Peki Thatcher henüz yaşarken ve aktif siyasetteyken İngiltere’de bu sözünü ettiğim anti-Thatcher müzik ortalığı inletirken, küçük hayranı Özal’ın memleketinde müzikal hadiseler neydi. Döneme müzikal bağlamda damgasını vuran en önemli olay kuşkusuz yasaklı sanatçılardı. 12 Eylül darbesinin yasaklar listesi politik olmaktan, cinsiyet değiştirmeye, derin dekolteden sivri dilliliğe dek uzanabilirdi. Özal döneminde yasakların yavaş yavaş kalkması İzmir fuarı gazinolarını bu yasaklı sanatçılardan bazılarının doldurması içten içe yaşanan devlet buyurdu madem ne güzel diye kabullenilen bir memnuniyet durumu olmaktan öteye geçmedi.  Öte yandan dönemin ruhunu belki en iyi yansıtan halkın içinden gelen arabeskin aşağılanıp yasaklanmasıydı. Oysa sonrasında yeni oluşmuş ayaktakımı burjuva arabeski baş tacı edecek, arabeskin en önemli figürlerini pop kültürün içine zorla yerleştirmekten çekinmeyecekti.
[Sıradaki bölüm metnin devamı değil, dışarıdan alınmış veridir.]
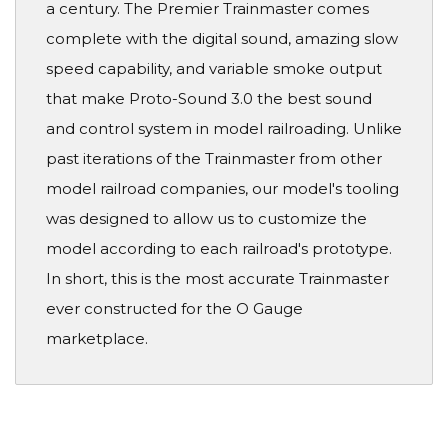
a century. The Premier Trainmaster comes
complete with the digital sound, amazing slow
speed capability, and variable smoke output
that make Proto-Sound 3.0 the best sound
and control system in model railroading. Unlike
past iterations of the Trainmaster from other
model railroad companies, our model's tooling
was designed to allow us to customize the
model according to each railroad's prototype.
In short, this is the most accurate Trainmaster
ever constructed for the O Gauge
marketplace.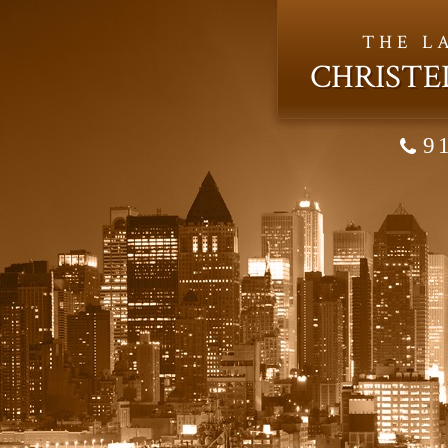
THE L
CHRISTE
9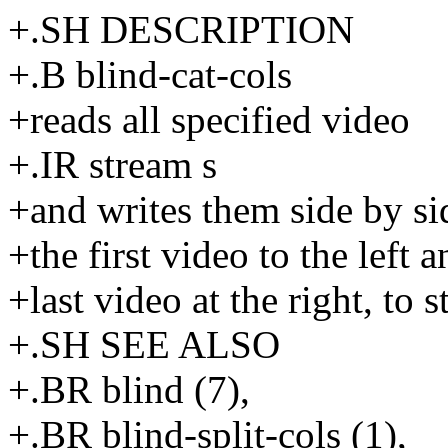
+.SH DESCRIPTION
+.B blind-cat-cols
+reads all specified video
+.IR stream s
+and writes them side by si
+the first video to the left a
+last video at the right, to s
+.SH SEE ALSO
+.BR blind (7),
+.BR blind-split-cols (1),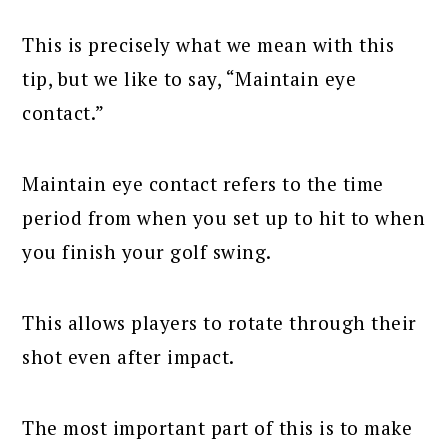
This is precisely what we mean with this
tip, but we like to say, “Maintain eye
contact.”
Maintain eye contact refers to the time
period from when you set up to hit to when
you finish your golf swing.
This allows players to rotate through their
shot even after impact.
The most important part of this is to make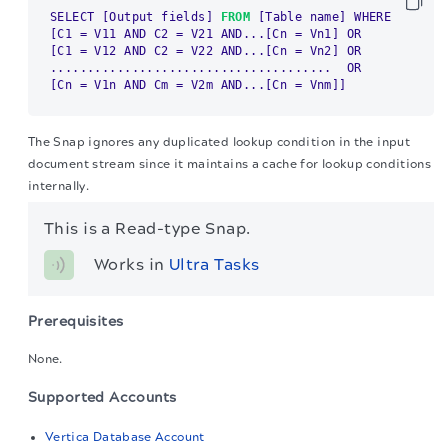
SELECT 
[Output fields]
FROM
[Table name]
[C1 = V11 AND C2 = V21 AND...[Cn = Vn1]
[C1 = V12 AND C2 = V22 AND...[Cn = Vn2]
 OR

[Cn = V1n AND Cm = V2m AND...[Cn = Vnm]
]
The Snap ignores any duplicated lookup condition in the input
document stream since it maintains a cache for lookup conditions
internally.
This is a Read-type Snap.
Works in 
Ultra Tasks
Prerequisites
None.
Supported Accounts
Vertica Database Account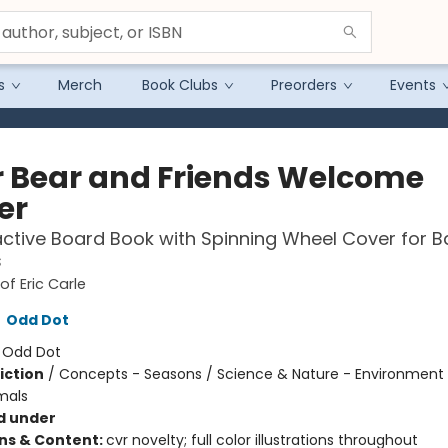
s
Merch
Book Clubs
Preorders
Events
r Bear and Friends Welcome
er
active Board Book with Spinning Wheel Cover for B
s
of Eric Carle
,
Odd Dot
:
Odd Dot
iction
/
Concepts - Seasons / Science & Nature - Environment 
mals
d under
ons & Content:
cvr novelty; full color illustrations throughout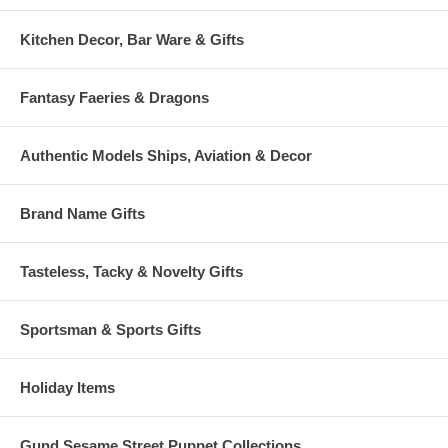
Kitchen Decor, Bar Ware & Gifts
Fantasy Faeries & Dragons
Authentic Models Ships, Aviation & Decor
Brand Name Gifts
Tasteless, Tacky & Novelty Gifts
Sportsman & Sports Gifts
Holiday Items
Gund Sesame Street Puppet Collections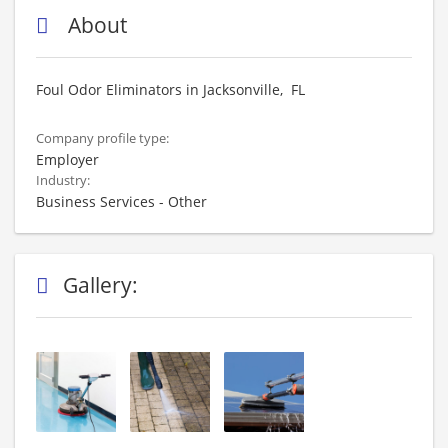
About
Foul Odor Eliminators in Jacksonville, FL
Company profile type:
Employer
Industry:
Business Services - Other
Gallery: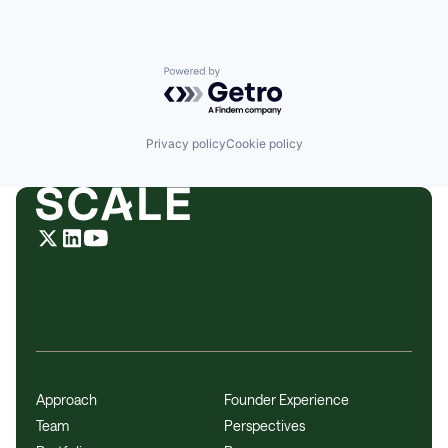
Powered by Getro.com
Privacy policy
Cookie policy
Approach
Founder Experience
Team
Perspectives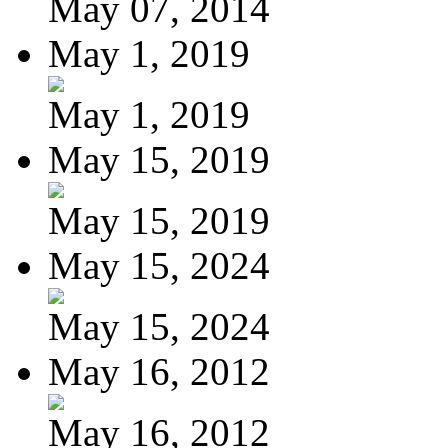
May 07, 2014
May 1, 2019
May 1, 2019
May 15, 2019
May 15, 2019
May 15, 2024
May 15, 2024
May 16, 2012
May 16, 2012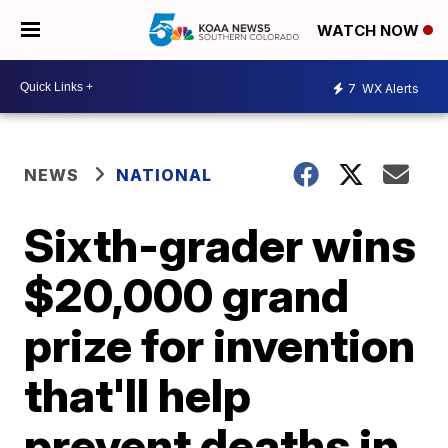
WATCH NOW
7
WX Alerts
NEWS
NATIONAL
Sixth-grader wins
$20,000 grand
prize for invention
that'll help
prevent deaths in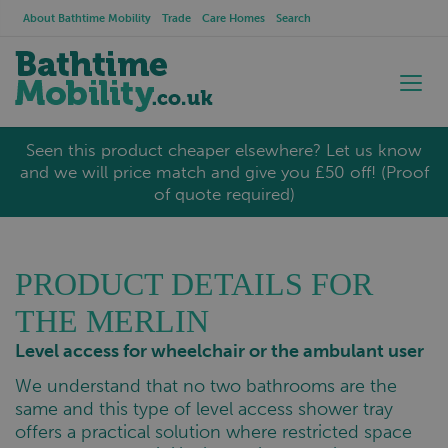
About Bathtime Mobility
Trade
Care Homes
Search
Seen this product cheaper elsewhere? Let us know
and we will price match and give you £50 off! (Proof
of quote required)
PRODUCT DETAILS FOR
THE MERLIN
Level access for wheelchair or the ambulant user
We understand that no two bathrooms are the
same and this type of level access shower tray
offers a practical solution where restricted space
İngiltere’de Thatcher politikasını, müzisyenler de müziklerini yapıyordu. Herkes anladığı ya da anladığını zannettiği işi en azından inandığı şekilde icra ediyordu. Oysa bu topraklarda devlet eliyle uydurulmuş bir müzik olan “çok sesli hafif türk sanat müziği” tek kanaldan vatandaşlara “tavsiye” ediliyordu. Sanatları kişilikleri bir yana Yıldırım Gürses’in başını çektiği sanatçı güruhu ısmarlama besteleri ile halkın müzik zevkini daha yüksek bir seviyeye taşımaya gayret ediyorlardı. Bir anlamda halkın kendi içinden ürettiğini ehlileştirip köreltiyorlardı.  Oysa müzik ehlileşmemelidir, Thatcher’ın ölümü bana en çok bunu anlattı hatırlattı.